Justyna Wahl betreibt ihr Spielwarengeschäft Lilofee direkt am Görlitzer Park.Benjamin Pritzkuleit

Menschen werden ausgeraubt und belästigt. Drogen werden vertickt und konsumiert. Das ist leider Alltag im Görlitzer Park in Berlin-Kreuzberg. Um der immer weiter steigenden Kriminalität entgegenzuwirken, soll der Görli voraussichtlich Anfang nächsten Jahres eingezäunt und über Nacht geschlossen werden.

Als Berlins Regierender Bürgermeister Kai Wegner (CDU) und Innensenatorin Iris Spranger (SPD) diesen Plan vorgestellt haben, hatten viele Anwohner den Gedanken: Wird das Problem so nicht bloß in den umliegenden Kiez verlagert? Zu ihnen gehört auch Justyna Wahl, die direkt am Görlitzer Park einen Laden hat. Im KURIER-Interview berichtet sie von ihren Erfahrungen – und wieso sie den geplanten Zaun für eine Fehlentscheidung hält.

Ein Spielwarengeschäft direkt neben dem Görli

Der Görlitzer Park liegt in unmittelbarer Nähe zum Laden der 57-Jährigen – das bekommt sie auch täglich zu spüren.
Der Görlitzer Park liegt in unmittelbarer Nähe zum Laden der 57-Jährigen – das bekommt sie auch täglich zu spüren.Benjamin Pritzkuleit

Justyna Wahl hat den Kinderspielwarenladen Lilofee vor rund vier Jahren übernommen. Er liegt am Spreewaldplatz, direkt am Görli. Den Kiez kennt sie aber schon deutlich länger: Seit 1999 wohnt sie in Kreuzberg. Für unser Interview treffe ich die 57-Jährige in ihrem Geschäft. „Ich schließe mal ab. Man kann die offene Tür hier nicht aus den Augen lassen, man weiß nie, was kommt. Das ist nicht so angenehm“, erklärt sie mir während unseres Gesprächs. Justyna kann aus erster Hand berichten, wie schlimm die Lage im Görlitzer Park und in den umliegenden Straßen ist.
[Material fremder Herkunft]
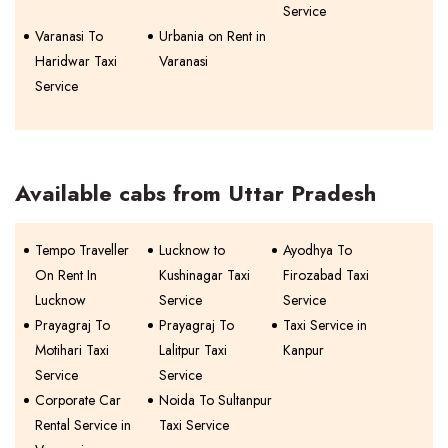
Service
Varanasi To
Urbania on Rent in
Haridwar Taxi
Varanasi
Service
Available cabs from Uttar Pradesh
Tempo Traveller
Lucknow to
Ayodhya To
On Rent In
Kushinagar Taxi
Firozabad Taxi
Lucknow
Service
Service
Prayagraj To
Prayagraj To
Taxi Service in
Motihari Taxi
Lalitpur Taxi
Kanpur
Service
Service
Corporate Car
Noida To Sultanpur
Rental Service in
Taxi Service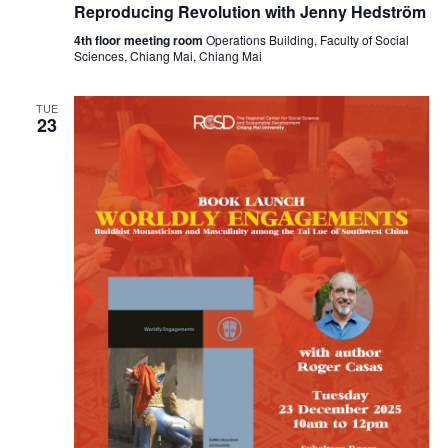
a
Reproducing Revolution with Jenny Hedström
g
n
4th floor meeting room
Operations Building, Faculty of Social
a
Sciences, Chiang Mai, Chiang Mai
d
t
TUE
23
V
i
i
o
e
n
w
s
N
a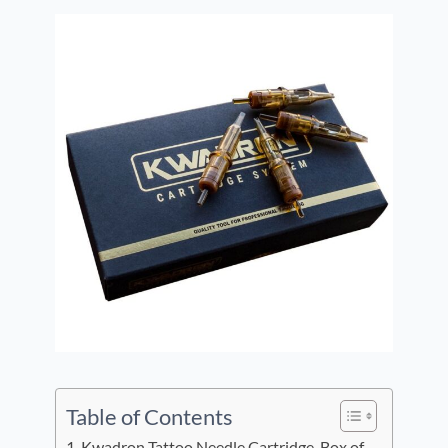
Table of Contents
Kwadron Tattoo Needle Cartridge, Box of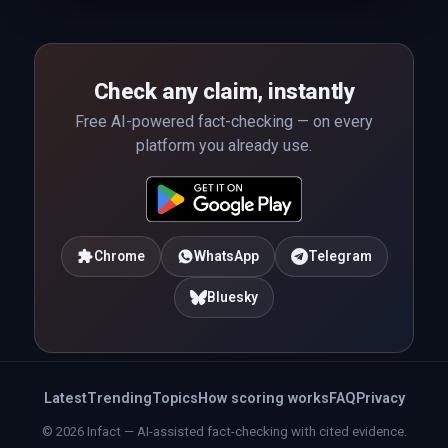
Check any claim, instantly
Free AI-powered fact-checking — on every
platform you already use.
Chrome
WhatsApp
Telegram
Bluesky
Latest
Trending
Topics
How scoring works
FAQ
Privacy
© 2026 Infact — AI-assisted fact-checking with cited evidence.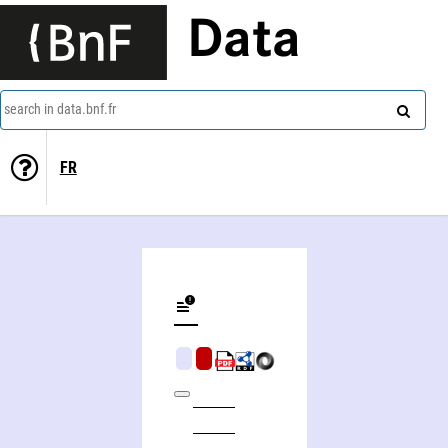
Data
search in data.bnf.fr
FR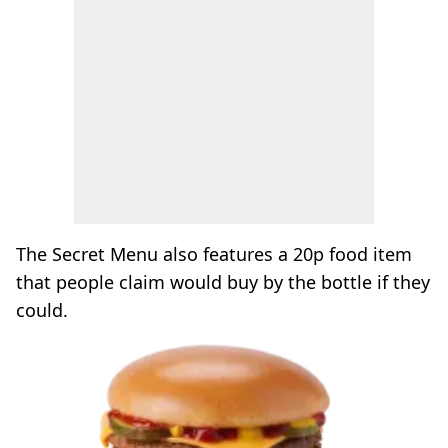
The Secret Menu also features a 20p food item
that people claim would buy by the bottle if they
could.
Sie bekommt die Kriminalität beinahe täglich zu spüren.

„Hier wird rechts und links vom Laden konsumiert. Und du kannst mit denen kein klares Wort reden, die nicht wegschicken, die reagieren gar nicht“, schildert die Ladenbesitzerin. „Da kommen meine Kunden, die hier im Laden einkaufen wollen, und sehen das! Das ist natürlich nicht von Vorteil für ein Geschäft.“ Justyna kann mir genau zeigen, wo die Dealer aus dem Park noch vor einer Weile ihre Drogen versteckt haben: direkt gegenüber von ihrem Laden. Aktuell würden sie zum Glück andere Stellen nutzen.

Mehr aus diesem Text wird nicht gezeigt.